Stored records
----------
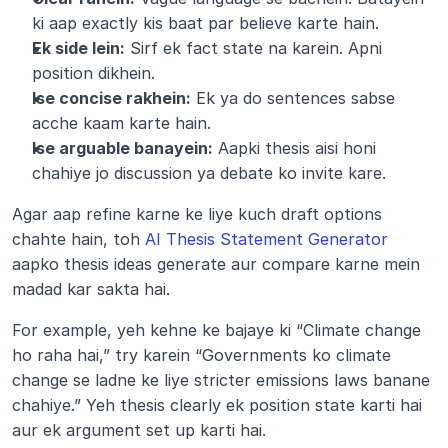
ki aap exactly kis baat par believe karte hain.
Ek side lein:
 Sirf ek fact state na karein. Apni 
position dikhein.
Ise concise rakhein:
 Ek ya do sentences sabse 
acche kaam karte hain.
Ise arguable banayein:
 Aapki thesis aisi honi 
chahiye jo discussion ya debate ko invite kare.
Agar aap refine karne ke liye kuch draft options 
chahte hain, toh 
AI Thesis Statement Generator
aapko thesis ideas generate aur compare karne mein 
madad kar sakta hai.
For example, yeh kehne ke bajaye ki “Climate change 
ho raha hai,” try karein “Governments ko climate 
change se ladne ke liye stricter emissions laws banane 
chahiye.” Yeh thesis clearly ek position state karti hai 
aur ek argument set up karti hai.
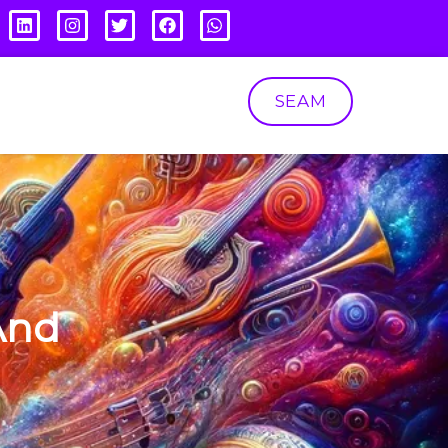
SEAM
And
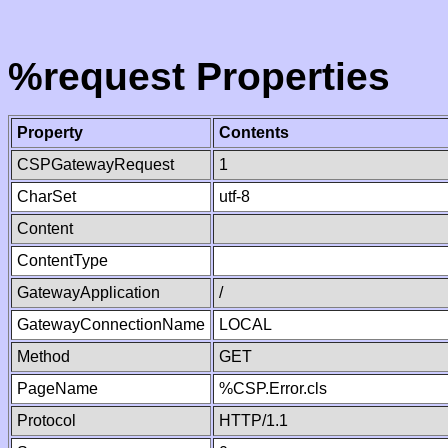
%request Properties
Property
Contents
CSPGatewayRequest
1
CharSet
utf-8
Content
ContentType
GatewayApplication
/
GatewayConnectionName
LOCAL
Method
GET
PageName
%CSP.Error.cls
Protocol
HTTP/1.1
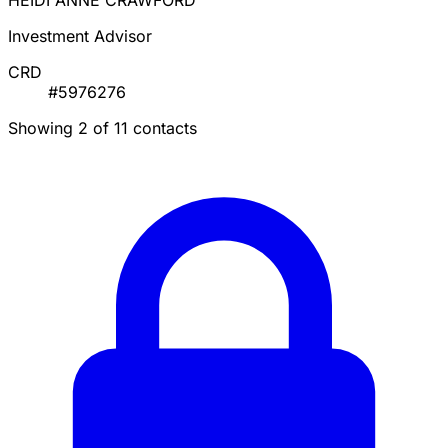
HEIDI ANNE CRAWFORD
Investment Advisor
CRD
#5976276
Showing 2 of 11 contacts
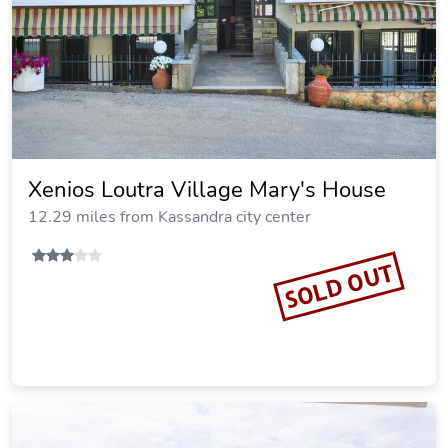
Artemis Plaza
12.29 miles from Kassandra city center
SOLD OUT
----------
Task details:
With the pictures omitted, reproduce the records in full and exactly.

Response to this exercise:
ki aap exactly kis baat par believe karte hain.
Ek side lein:
 Sirf ek fact state na karein. Apni 
position dikhein.
Ise concise rakhein:
 Ek ya do sentences sabse 
acche kaam karte hain.
Ise arguable banayein:
 Aapki thesis aisi honi 
chahiye jo discussion ya debate ko invite kare.
Agar aap refine karne ke liye kuch draft options 
chahte hain, toh 
AI Thesis Statement Generator
aapko thesis ideas generate aur compare karne mein 
madad kar sakta hai.
For example, yeh kehne ke bajaye ki “Climate change 
ho raha hai,” try karein “Governments ko climate 
change se ladne ke liye stricter emissions laws banane 
chahiye.” Yeh thesis clearly ek position state karti hai 
aur ek argument set up karti hai.
SEAM
And
%request Properties
Property
Contents
CSPGatewayRequest
1
CharSet
utf-8
Content
ContentType
GatewayApplication
/
GatewayConnectionName
LOCAL
Method
GET
PageName
%CSP.Error.cls
Protocol
HTTP/1.1
HEIDI ANNE CRAWFORD
Investment Advisor
CRD
#5976276
Showing 2 of 11 contacts
Artemis Plaza
12.29 miles from Kassandra city center
SOLD OUT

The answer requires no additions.